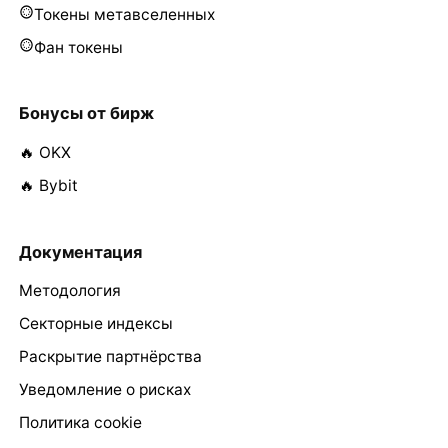
Токены метавселенных
Фан токены
Бонусы от бирж
🔥 OKX
🔥 Bybit
Документация
Методология
Секторные индексы
Раскрытие партнёрства
Уведомление о рисках
Политика cookie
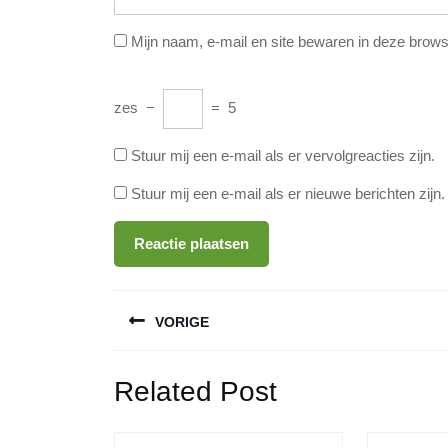
Mijn naam, e-mail en site bewaren in deze brows
zes
−
=
5
Stuur mij een e-mail als er vervolgreacties zijn.
Stuur mij een e-mail als er nieuwe berichten zijn.
Berichtnavigatie
VORIGE
Vorige
Related Post
bericht:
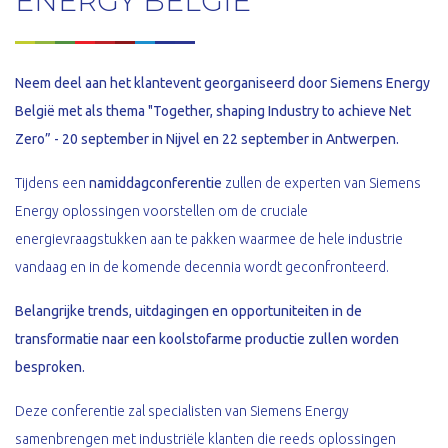
ENERGY BELGIË
Neem deel aan het klantevent georganiseerd door Siemens Energy
België met als thema "Together, shaping Industry to achieve Net
Zero” - 20 september in Nijvel en 22 september in Antwerpen.
Tijdens een
namiddagconferentie
zullen de experten van Siemens
Energy oplossingen voorstellen om de cruciale
energievraagstukken aan te pakken waarmee de hele industrie
vandaag en in de komende decennia wordt geconfronteerd.
Belangrijke trends, uitdagingen en opportuniteiten in de
transformatie naar een koolstofarme productie zullen worden
besproken.
Deze conferentie zal specialisten van Siemens Energy
samenbrengen met industriële klanten die reeds oplossingen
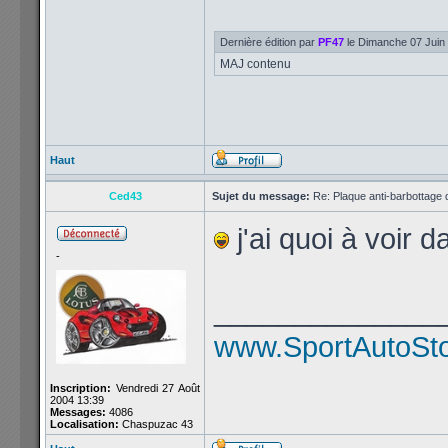
Dernière édition par
PF47
le Dimanche 07 Juin 2
MAJ contenu
Haut
Ced43
Sujet du message:
Re: Plaque anti-barbottage 
j'ai quoi à voir da
-
______________
www.SportAutoSt
Inscription:
Vendredi 27 Août
2004 13:39
Messages:
4086
Localisation:
Chaspuzac 43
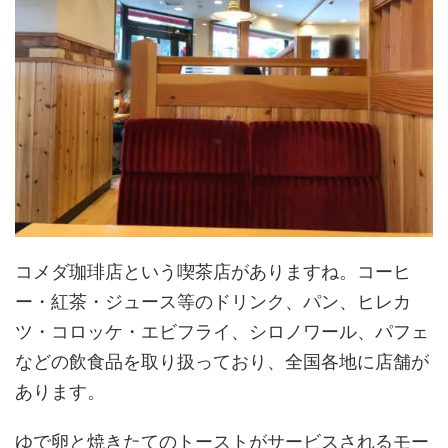
コメダ珈琲店という喫茶店がありますね。コーヒ
ー・紅茶・ジュース等のドリンク、パン、ヒレカ
ツ・コロッケ・エビフライ、シロノワール、パフェ
などの飲食品を取り扱っており、全国各地に店舗が
あります。
ゆで卵と焼きたてのトーストがサービスされるモー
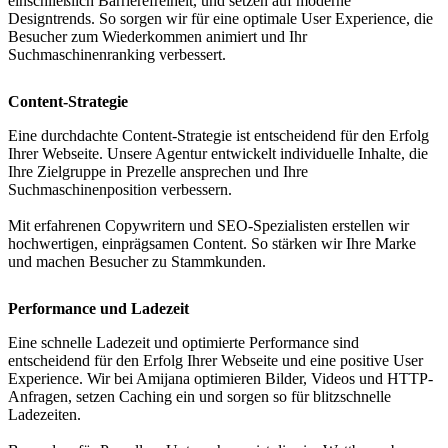
einschließlich Barrierefreiheit, und setzen auf moderne
Designtrends. So sorgen wir für eine optimale User Experience, die
Besucher zum Wiederkommen animiert und Ihr
Suchmaschinenranking verbessert.
Content-Strategie
Eine durchdachte Content-Strategie ist entscheidend für den Erfolg
Ihrer Webseite. Unsere Agentur entwickelt individuelle Inhalte, die
Ihre Zielgruppe in Prezelle ansprechen und Ihre
Suchmaschinenposition verbessern.
Mit erfahrenen Copywritern und SEO-Spezialisten erstellen wir
hochwertigen, einprägsamen Content. So stärken wir Ihre Marke
und machen Besucher zu Stammkunden.
Performance und Ladezeit
Eine schnelle Ladezeit und optimierte Performance sind
entscheidend für den Erfolg Ihrer Webseite und eine positive User
Experience. Wir bei Amijana optimieren Bilder, Videos und HTTP-
Anfragen, setzen Caching ein und sorgen so für blitzschnelle
Ladezeiten.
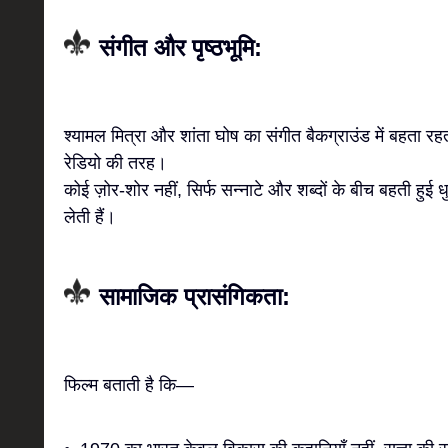
संगीत और पृष्ठभूमि:
श्यामल मित्रा और शांता घोष का संगीत बैकग्राउंड में बहता
रेडियो की तरह।
कोई ज़ोर-शोर नहीं, सिर्फ सन्नाटे और शब्दों के बीच बहती हुई 
लेती हैं।
सामाजिक प्रासंगिकता:
फिल्म बताती है कि—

+ + +

- What needs to be done:
Tally the lines of the material in which the word "Performance" appears. Output the count alone.

- Answer box:
2